Tuesday, 12 April 2016

Old Houses, Spring Flowers and Sheep

It feels good to sit here and think back to the Easter holidays and realise that we did actually do something and go somewhere, it wasn't all building work and spring cleaning. This time last week we visited the wonderful Weald and Downland Open Air Museum in West Sussex with my parents, sister and nieces on a sunny day that was just warm enough to eat a picnic lunch outside, so long as you wore a coat. It's a collection of buildings set in the most beautiful rolling South Downs, a few miles north of Chichester. In the picture below you can just see the impressive buildings of West Dean College on the left and West Dean Gardens on the right, which I visited last year.

Some of these buildings are many hundreds of years old and over the years they have been dismantled and moved, brick by numbered brick, from other locations around the country to their new home where they now sit, Tudor farmhouse next to thatched cottage, water mill next to Victorian schoolhouse, to be preserved and enjoyed. 

By far the best thing about this place though is how approachable and interactive it all is; doors are to be opened, staircases climbed, windows to be leaned out of, chairs sat on, objects handled.

Fires burn in grates and the smell of woodsmoke fills the air. Dogs are allowed everywhere and no-one cares if your boots are muddy. 

My favourite building was Whittaker's Cottages, a pair of Victorian homes for agricultural labourers. Unprepossessing from the outside, the interior was rich in detail and life. The volunteer showed the children how to beat carpets to clean them, and outside were buckets of water, collected from the standpipe at the front of the house. This was an eye opener for us - how much water we use on average a day (literally hundreds of litres in modern households) compared to what would be collected, carried and used "in the olden days". 

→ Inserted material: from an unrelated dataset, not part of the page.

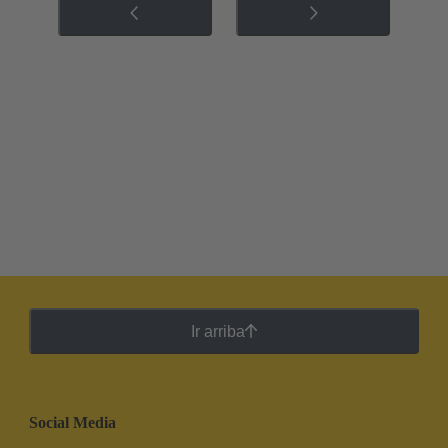
Ir arriba
Social Media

The warmth of the small kitchen was very welcome. I was getting quite chilled with walking around and going from one cool, damp house to another and it was a good lesson in how cold  - and how poorly insulated  - houses must have been then.

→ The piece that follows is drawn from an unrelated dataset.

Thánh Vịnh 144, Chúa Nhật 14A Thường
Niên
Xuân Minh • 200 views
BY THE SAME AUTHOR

Upstairs, the clothes air in the sun over the end of the bed, and the hot water bottle takes the chill off the bedding. The children were fasincated by the old fashioned moses basket and cot, by the children's beds and most particularly the lack of toys and books. And of course there was no bathroom. 

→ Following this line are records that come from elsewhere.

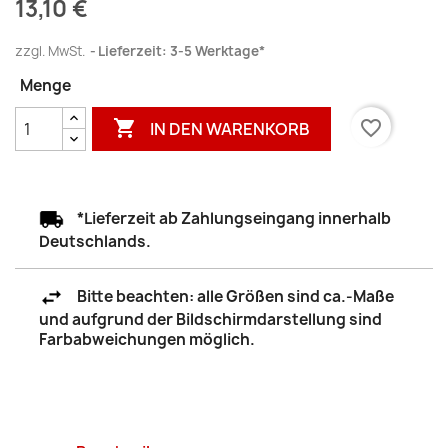
13,10 €
zzgl. MwSt.
Lieferzeit: 3-5 Werktage*
Menge

favorite_border
IN DEN WARENKORB
*Lieferzeit ab Zahlungseingang innerhalb
Deutschlands.
Bitte beachten: alle Größen sind ca.-Maße
und aufgrund der Bildschirmdarstellung sind
Farbabweichungen möglich.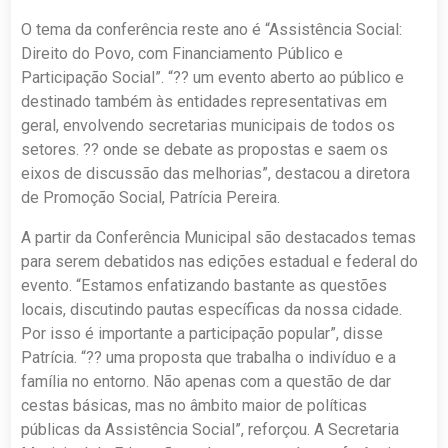
O tema da conferência reste ano é “Assistência Social:
Direito do Povo, com Financiamento Público e
Participação Social”. “?? um evento aberto ao público e
destinado também às entidades representativas em
geral, envolvendo secretarias municipais de todos os
setores. ?? onde se debate as propostas e saem os
eixos de discussão das melhorias”, destacou a diretora
de Promoção Social, Patrícia Pereira.
A partir da Conferência Municipal são destacados temas
para serem debatidos nas edições estadual e federal do
evento. “Estamos enfatizando bastante as questões
locais, discutindo pautas específicas da nossa cidade.
Por isso é importante a participação popular”, disse
Patrícia. “?? uma proposta que trabalha o indivíduo e a
família no entorno. Não apenas com a questão de dar
cestas básicas, mas no âmbito maior de políticas
públicas da Assistência Social”, reforçou. A Secretaria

And then there are the volunteers, those interesting and knowledgeable people who are passionate about history and don't mind dressing up in Medieval costume or as a Victorian blacksmith, or patiently showing a six year old boy how an arched bridge is built. Always friendly and happy to chat and show you what they are doing or making, they make the place what it is.

It makes it all the more real for a child (and adult!) if you can actually taste the bread and pottage soup made in the Tudor kitchen, or grind the wheat into flour in the mill. It was a good day out for all the kids there - largely because they can run everywhere in the fresh air and there is so much open space - but Angus especially was fascinated by the history. How the houses were built, who lived there, what they did, what they ate, where they slept - so many questions and all answered, and they don't even realise they learnt something because they are having so much fun. 

But I think my favourite part of the day was watching the sheep and lambs, particularly this pair below.

Nice memories to take with me into the new school term.